So, why?! WHY ARE YOU DOING THIS?!?!
.........................towards the end of the chapter, there’s an argument made that humanity has to suffer and overcome trials and struggle in order to develop and grow. Of course, we’ve fairly well shot down the idea that there’s zero suffering in this reality (see Concern #2 above) or that there’s no effort required (see Concern #3 above). But even if we hadn’t, there’s a bigger question to face here: Is there any evidence to suggest that people WON’T grow or evolve without struggle and suffering? Can we actually back that up, this idea that we have to “overcome” in order to become better people? 

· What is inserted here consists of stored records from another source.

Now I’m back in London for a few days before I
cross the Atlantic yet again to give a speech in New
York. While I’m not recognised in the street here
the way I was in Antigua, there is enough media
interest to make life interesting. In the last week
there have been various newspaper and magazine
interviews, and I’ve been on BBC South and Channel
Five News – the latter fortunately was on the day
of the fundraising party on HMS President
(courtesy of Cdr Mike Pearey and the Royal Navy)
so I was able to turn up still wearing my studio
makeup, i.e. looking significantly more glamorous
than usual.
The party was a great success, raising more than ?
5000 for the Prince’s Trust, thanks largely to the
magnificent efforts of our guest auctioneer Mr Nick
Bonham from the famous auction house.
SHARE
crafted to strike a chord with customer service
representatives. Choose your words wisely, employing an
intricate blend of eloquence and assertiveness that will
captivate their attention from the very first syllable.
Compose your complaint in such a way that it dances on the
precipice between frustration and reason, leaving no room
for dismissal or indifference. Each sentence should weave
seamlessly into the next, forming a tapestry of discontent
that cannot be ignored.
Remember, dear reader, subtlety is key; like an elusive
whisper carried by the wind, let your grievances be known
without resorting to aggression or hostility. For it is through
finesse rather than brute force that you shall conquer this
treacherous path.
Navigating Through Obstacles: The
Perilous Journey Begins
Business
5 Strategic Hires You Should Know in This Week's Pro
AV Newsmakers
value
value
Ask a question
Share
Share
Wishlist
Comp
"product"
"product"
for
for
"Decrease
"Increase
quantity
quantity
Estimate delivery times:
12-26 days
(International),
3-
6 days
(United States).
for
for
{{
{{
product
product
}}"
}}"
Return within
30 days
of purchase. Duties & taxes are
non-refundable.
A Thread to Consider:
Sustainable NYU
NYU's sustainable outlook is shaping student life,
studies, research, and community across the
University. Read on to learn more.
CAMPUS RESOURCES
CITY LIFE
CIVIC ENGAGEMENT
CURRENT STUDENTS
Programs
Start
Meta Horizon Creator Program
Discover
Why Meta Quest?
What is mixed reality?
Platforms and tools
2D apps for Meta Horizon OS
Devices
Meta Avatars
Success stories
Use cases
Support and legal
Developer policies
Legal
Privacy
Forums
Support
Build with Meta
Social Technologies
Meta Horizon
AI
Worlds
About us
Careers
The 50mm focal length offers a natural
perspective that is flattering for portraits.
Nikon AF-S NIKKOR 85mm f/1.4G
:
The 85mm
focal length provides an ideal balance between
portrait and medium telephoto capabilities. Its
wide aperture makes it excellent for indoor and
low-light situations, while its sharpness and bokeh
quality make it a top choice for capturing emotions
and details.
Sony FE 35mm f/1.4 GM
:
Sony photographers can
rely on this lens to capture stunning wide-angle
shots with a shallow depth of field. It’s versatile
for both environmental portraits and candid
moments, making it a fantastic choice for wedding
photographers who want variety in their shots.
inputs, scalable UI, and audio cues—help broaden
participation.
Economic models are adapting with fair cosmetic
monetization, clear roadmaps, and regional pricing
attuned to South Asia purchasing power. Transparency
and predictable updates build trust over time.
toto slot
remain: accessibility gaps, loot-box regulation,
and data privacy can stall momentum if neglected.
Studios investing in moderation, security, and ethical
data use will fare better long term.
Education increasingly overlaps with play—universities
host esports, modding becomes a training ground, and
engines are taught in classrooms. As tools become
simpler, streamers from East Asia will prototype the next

I submit that we cannot. I further submit that this is the argument of the downtrodden; the argument of the sufferers who wish to justify their own misery to themselves. But in reality? They can’t say for certain that loss and trauma are “good.” 
In fact, let me argue right now that such things are inherently BAD. People who suffer from PTSD are far more likely to have suicidal ideation, and a 2021 study showed that suicide rates are more than four times higher for people suffering from PTSD than without. If we could really erase trauma and PTSD from our world, I think we can safely say it’d make a VERY lasting impact that would be EXTREMELY worth doing.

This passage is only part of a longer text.